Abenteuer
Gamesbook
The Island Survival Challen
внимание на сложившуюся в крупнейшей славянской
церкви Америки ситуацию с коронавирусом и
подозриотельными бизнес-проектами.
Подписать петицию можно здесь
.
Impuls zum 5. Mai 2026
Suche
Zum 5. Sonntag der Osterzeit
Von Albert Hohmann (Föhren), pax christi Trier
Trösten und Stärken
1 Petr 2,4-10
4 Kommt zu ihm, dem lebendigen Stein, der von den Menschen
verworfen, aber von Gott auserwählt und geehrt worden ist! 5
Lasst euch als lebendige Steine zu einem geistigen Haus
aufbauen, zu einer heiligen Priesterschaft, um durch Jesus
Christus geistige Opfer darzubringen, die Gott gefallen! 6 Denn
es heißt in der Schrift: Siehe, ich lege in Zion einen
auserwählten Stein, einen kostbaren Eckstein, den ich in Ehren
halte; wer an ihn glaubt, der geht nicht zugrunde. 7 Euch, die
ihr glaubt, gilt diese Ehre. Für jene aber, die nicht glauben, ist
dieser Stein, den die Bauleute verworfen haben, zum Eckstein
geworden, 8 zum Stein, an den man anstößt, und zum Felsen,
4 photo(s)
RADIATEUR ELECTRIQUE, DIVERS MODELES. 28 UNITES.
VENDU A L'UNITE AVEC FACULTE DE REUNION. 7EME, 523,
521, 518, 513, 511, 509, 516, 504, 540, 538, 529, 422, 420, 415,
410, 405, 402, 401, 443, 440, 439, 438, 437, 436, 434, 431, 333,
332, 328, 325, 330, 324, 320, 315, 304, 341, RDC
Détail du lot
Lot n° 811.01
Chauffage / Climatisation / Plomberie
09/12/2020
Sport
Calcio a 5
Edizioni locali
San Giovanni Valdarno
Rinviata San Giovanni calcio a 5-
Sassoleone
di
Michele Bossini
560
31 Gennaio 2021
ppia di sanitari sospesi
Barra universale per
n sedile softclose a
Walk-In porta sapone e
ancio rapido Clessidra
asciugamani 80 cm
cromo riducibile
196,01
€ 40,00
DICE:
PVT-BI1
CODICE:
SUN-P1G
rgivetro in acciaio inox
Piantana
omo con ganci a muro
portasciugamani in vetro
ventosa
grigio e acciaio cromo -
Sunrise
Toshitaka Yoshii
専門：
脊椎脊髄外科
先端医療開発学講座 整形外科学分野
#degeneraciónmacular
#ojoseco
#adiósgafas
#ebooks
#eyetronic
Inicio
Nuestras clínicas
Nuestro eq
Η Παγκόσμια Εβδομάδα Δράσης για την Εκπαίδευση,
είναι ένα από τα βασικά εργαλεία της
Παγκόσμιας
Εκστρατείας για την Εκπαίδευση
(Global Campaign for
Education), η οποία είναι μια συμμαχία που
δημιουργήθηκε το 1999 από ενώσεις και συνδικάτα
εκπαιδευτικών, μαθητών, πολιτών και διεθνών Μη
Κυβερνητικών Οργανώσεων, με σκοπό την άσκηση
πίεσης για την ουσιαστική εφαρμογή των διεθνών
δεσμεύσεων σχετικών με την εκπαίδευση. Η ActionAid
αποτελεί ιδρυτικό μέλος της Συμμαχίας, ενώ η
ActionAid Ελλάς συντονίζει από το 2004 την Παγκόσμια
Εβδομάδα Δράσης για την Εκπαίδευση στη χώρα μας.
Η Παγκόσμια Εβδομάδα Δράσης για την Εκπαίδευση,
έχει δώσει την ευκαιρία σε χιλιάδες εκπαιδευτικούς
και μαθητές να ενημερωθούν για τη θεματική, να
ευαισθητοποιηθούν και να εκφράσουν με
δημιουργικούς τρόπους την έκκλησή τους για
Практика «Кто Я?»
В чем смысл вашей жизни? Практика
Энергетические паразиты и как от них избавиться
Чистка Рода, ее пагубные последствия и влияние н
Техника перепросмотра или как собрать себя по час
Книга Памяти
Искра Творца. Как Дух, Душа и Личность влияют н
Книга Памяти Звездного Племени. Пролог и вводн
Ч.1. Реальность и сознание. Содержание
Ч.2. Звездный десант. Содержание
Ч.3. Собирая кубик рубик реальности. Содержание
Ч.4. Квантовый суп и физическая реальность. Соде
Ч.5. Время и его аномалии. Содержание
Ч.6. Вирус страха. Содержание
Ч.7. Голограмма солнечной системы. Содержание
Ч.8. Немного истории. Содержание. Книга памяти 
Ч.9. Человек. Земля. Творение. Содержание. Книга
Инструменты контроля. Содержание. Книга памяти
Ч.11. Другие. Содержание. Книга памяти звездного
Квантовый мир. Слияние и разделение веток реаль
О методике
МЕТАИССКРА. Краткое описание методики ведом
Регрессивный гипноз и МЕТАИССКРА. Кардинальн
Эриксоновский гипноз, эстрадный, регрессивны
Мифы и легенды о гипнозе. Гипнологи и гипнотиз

| Goal of the exercise |
The lines from the start of the entries above through the line containing "Lasst euch als" are the ones to return, please; copy them exactly and include both ends.

| Answer to this problem |
Abenteuer
Gamesbook
The Island Survival Challen
внимание на сложившуюся в крупнейшей славянской
церкви Америки ситуацию с коронавирусом и
подозриотельными бизнес-проектами.
Подписать петицию можно здесь
.
Impuls zum 5. Mai 2026
Suche
Zum 5. Sonntag der Osterzeit
Von Albert Hohmann (Föhren), pax christi Trier
Trösten und Stärken
1 Petr 2,4-10
4 Kommt zu ihm, dem lebendigen Stein, der von den Menschen
verworfen, aber von Gott auserwählt und geehrt worden ist! 5
Lasst euch als lebendige Steine zu einem geistigen Haus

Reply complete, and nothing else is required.